Students at the Lower Elementary are putting their science curriculum to practical use this year with a new recycling program that is open to the public.
Lower Elementary science teacher Terry Cash, who won this year’s Shining Star Award from the Grove Excellence Foundation for Education (GEFFE) for the grant she wrote to start the program, said the students had inspired her to start the program.
“These kids want to make a difference and they are passionate about it,” she said. “They love the earth and they want it to last.”
Cash started teaching recycling as part of the “Three R’s” program (reduce, reuse and recycle) last year.
“I was blown away by how eager the students were to learn about helping the earth,” she said. “And I recognized that this was something important I need to teach every year.”
So Cash wrote a grant and GEFFE came through with the funds to purchase recycling barrels for inside the school, videos, books, stickers and numerous other teaching aids to enhance the lessons.
Cash said they had been working with Wal-Mart to recycle bottles and plastic bags, but she and the students wanted to do more.
“We started working with Friendship House in Jay,” she explained. “They built us outside bins for lots of different recyclables.”
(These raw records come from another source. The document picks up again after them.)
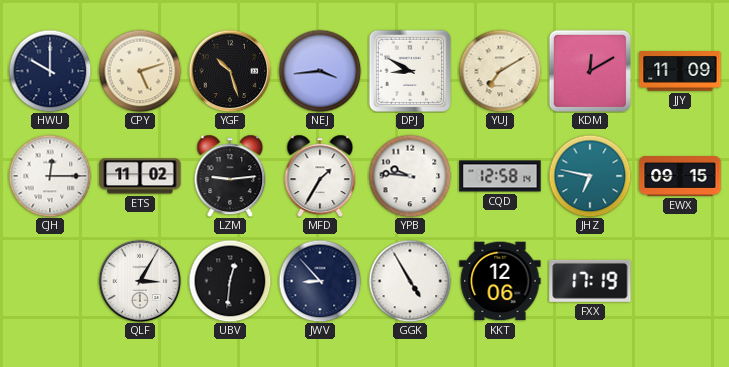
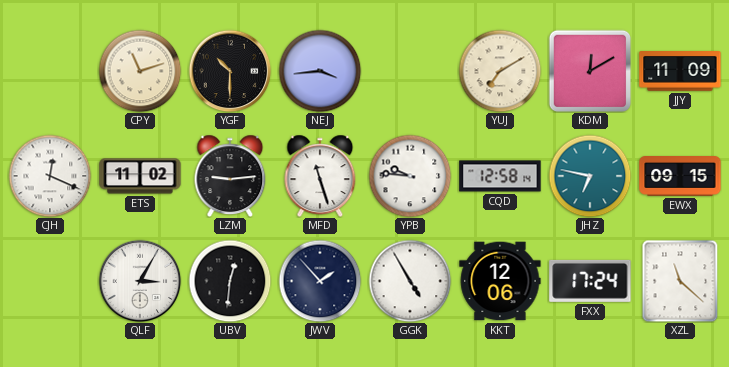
HWU: 10:00 -> none
CPY: 5:12 -> 11:12
YGF: 10:27 -> 10:30
DPJ: 8:50 -> none
CJH: 12:15 -> 12:19
MFD: 1:35 -> 11:27
JWV: 8:53 -> 1:53
FXX: 17:19 -> 17:24
XZL: none -> 11:22
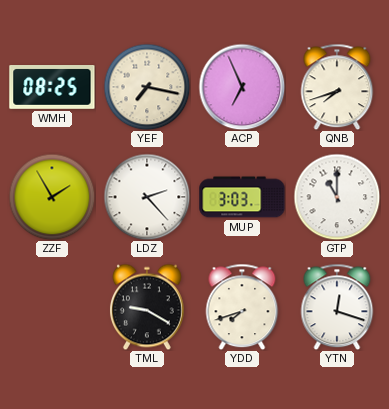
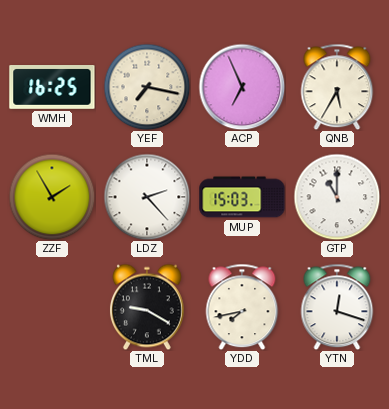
WMH: 08:25 -> 16:25
QNB: 7:42 -> 5:35
MUP: 3:03 -> 15:03
YDD: 7:42 -> 7:43
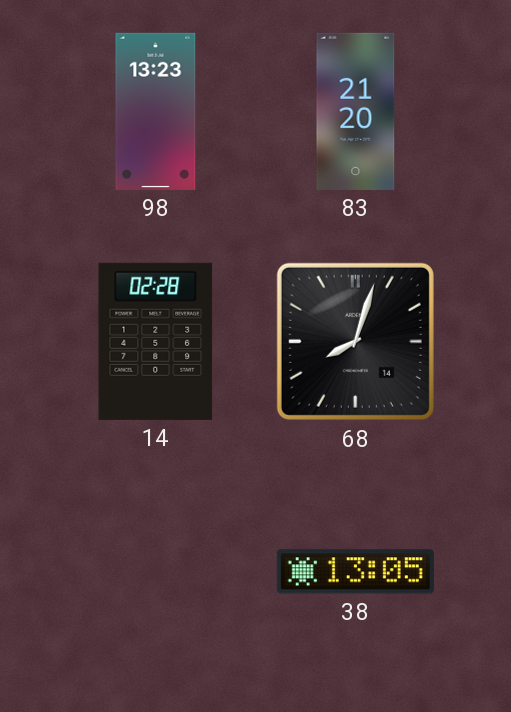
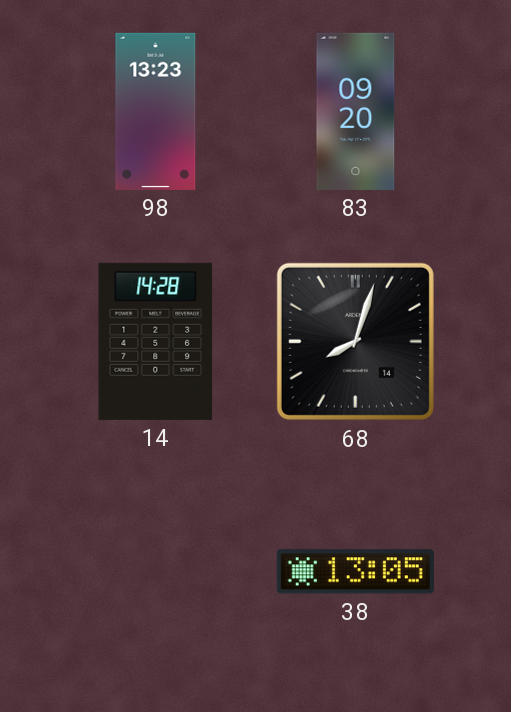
83: 21:20 -> 09:20
14: 02:28 -> 14:28
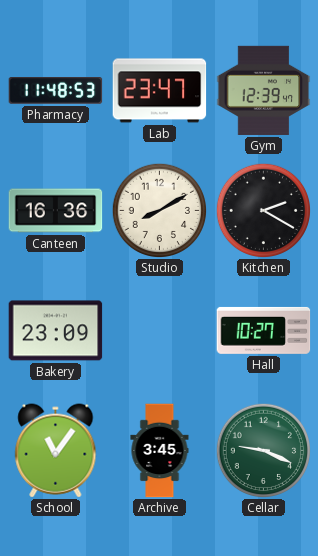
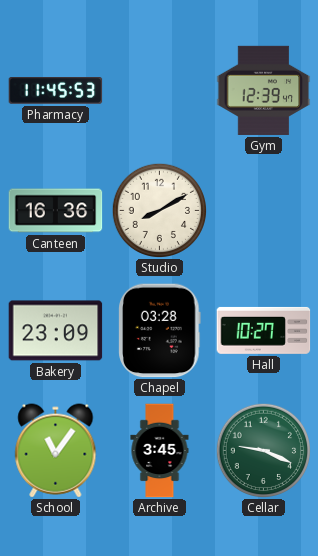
Pharmacy: 11:48 -> 11:45
Lab: 23:47 -> none
Kitchen: 2:20 -> none
Chapel: none -> 03:28
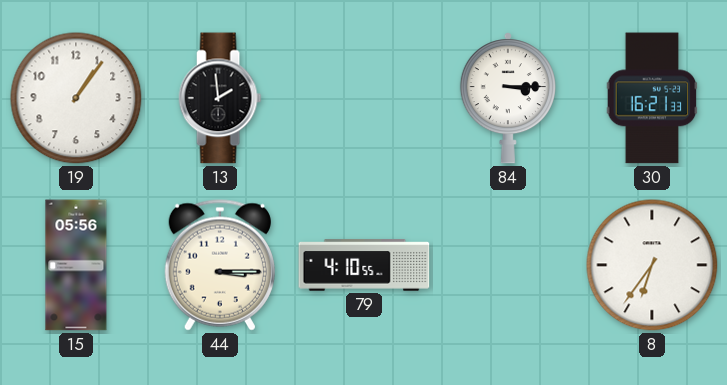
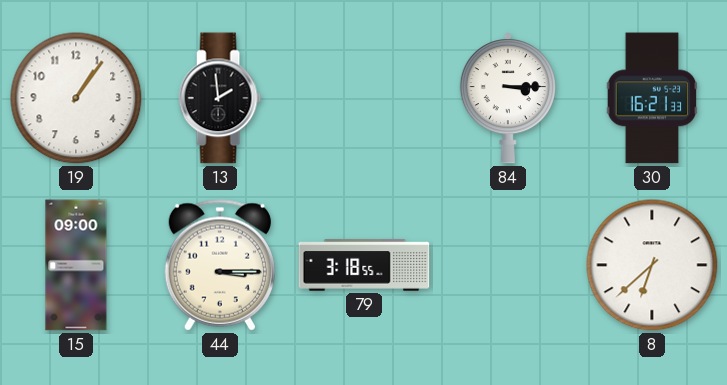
15: 05:56 -> 09:00
79: 4:10 -> 3:18
8: 6:36 -> 6:38
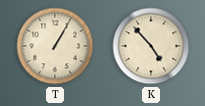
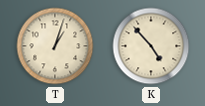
T: 1:05 -> 1:03
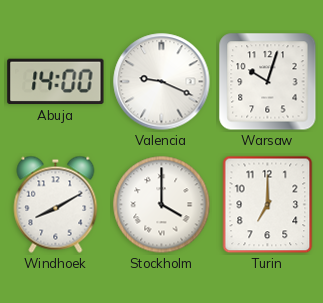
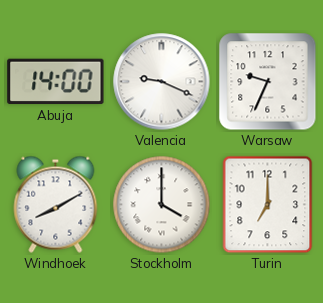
Warsaw: 10:03 -> 9:34
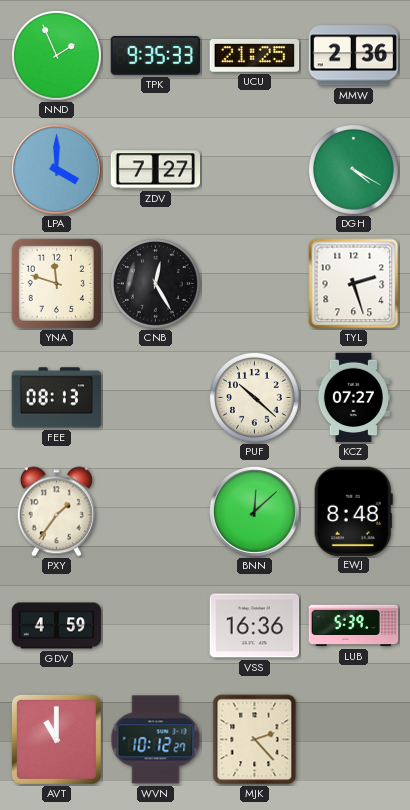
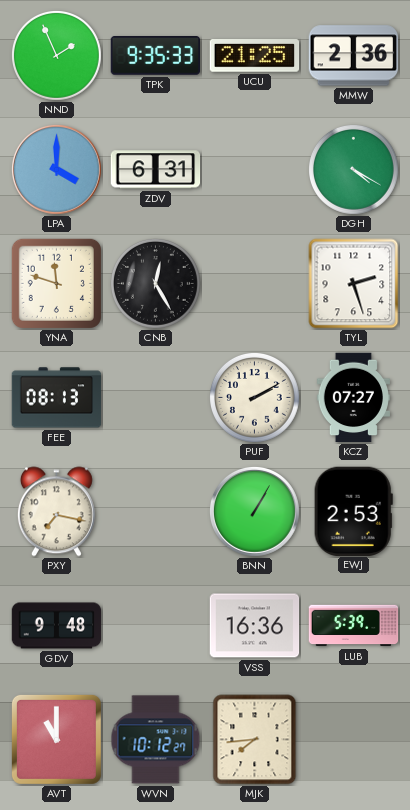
ZDV: 7:27 -> 6:31
PUF: 10:22 -> 2:10
PXY: 1:36 -> 7:17
BNN: 12:08 -> 1:05
EWJ: 8:48 -> 2:53
GDV: 4:59 -> 9:48
MJK: 2:23 -> 7:44
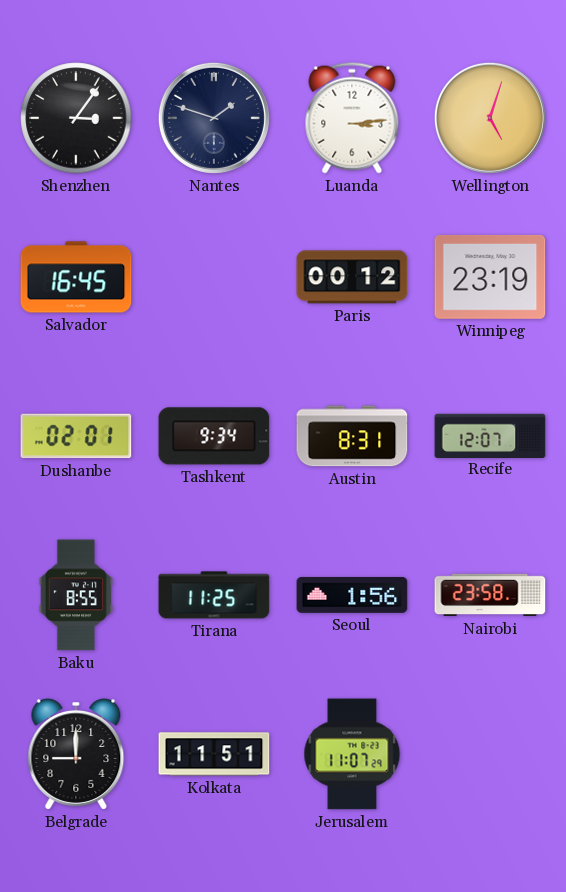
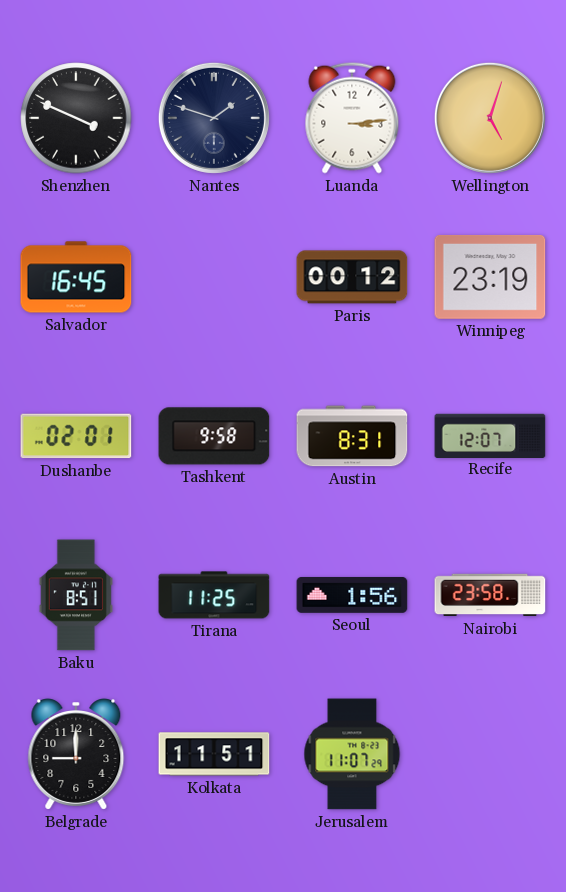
Shenzhen: 3:06 -> 3:49
Tashkent: 9:34 -> 9:58
Baku: 8:55 -> 8:51
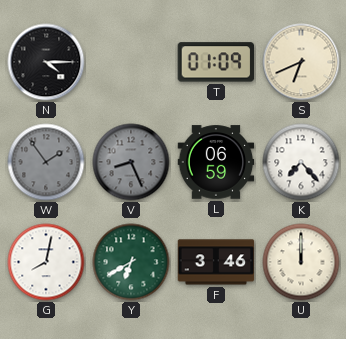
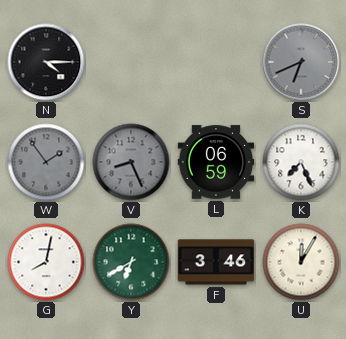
T: 01:09 -> none
S dial: cream -> grey
K: 7:23 -> 7:26
U: 12:00 -> 12:05
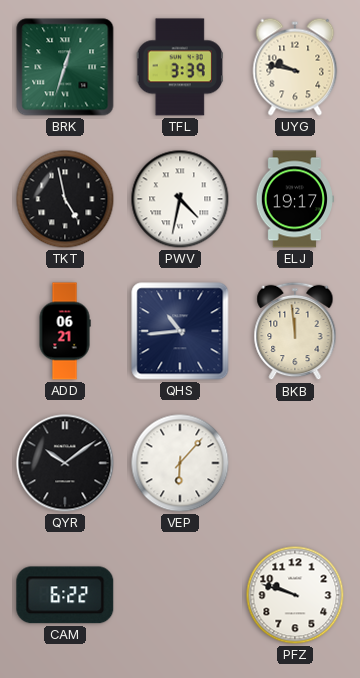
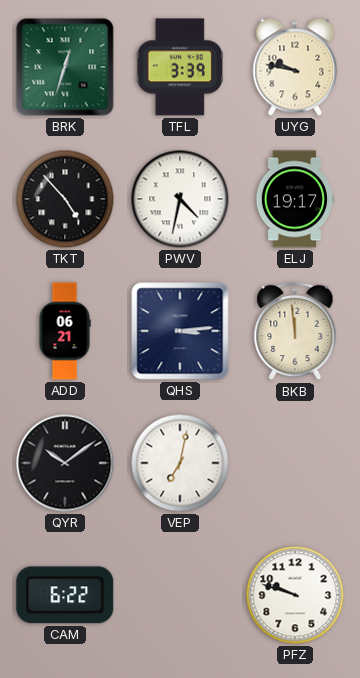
TKT: 4:58 -> 4:53
QHS: 10:44 -> 3:14
VEP: 6:07 -> 7:02
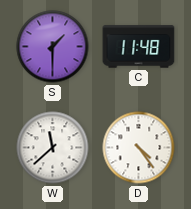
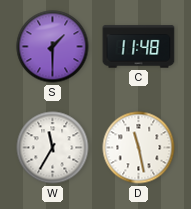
W: 11:38 -> 11:35
D: 4:24 -> 11:28
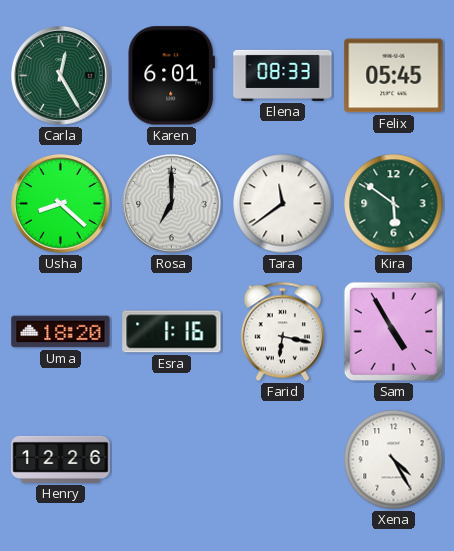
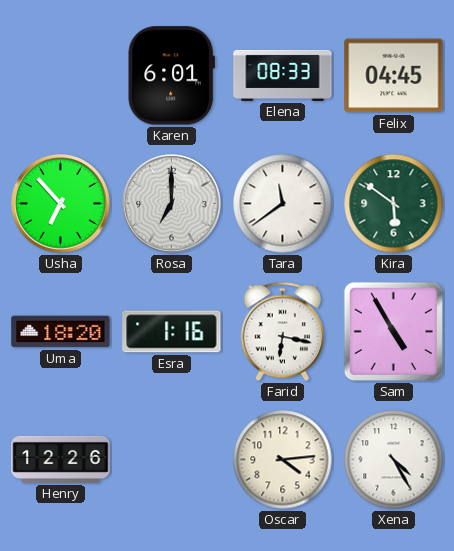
Carla: 12:25 -> none
Felix: 05:45 -> 04:45
Usha: 8:22 -> 6:53
Oscar: none -> 4:14
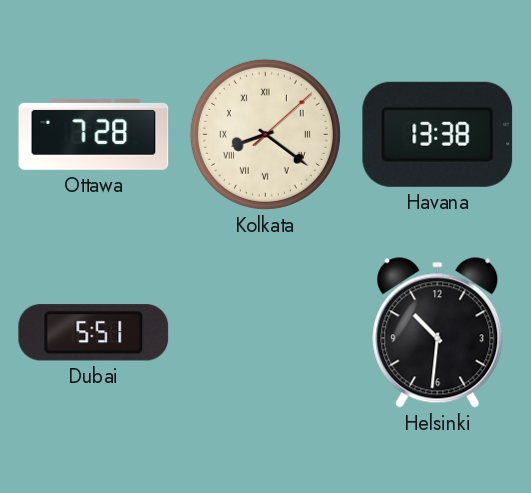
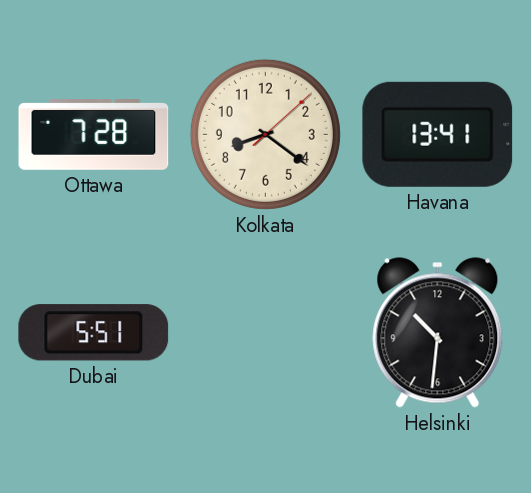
Kolkata numerals: Roman -> Arabic
Havana: 13:38 -> 13:41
The bins, located between the Lower Elementary and the Early Childhood Center on ? street, are open to the public and area residents are encouraged to bring their cardboard, cans, bottles and various other recyclables to the site.
Friendship House picks up the recycling every Friday.
Cash noted that she is also teaching the students about renewable and non-renewable energy.
“And we have been talking about the dangers of coal and oil,” she added. “Both of those dangers have been prominent in the news lately.”
Cash said that the students understand that we need to start developing alternatives like wind and solar to keep the environment clean and to keep people safe.
“I’m really pumped about this program,” Cash said. “If we don’t start caring, it will be too late.”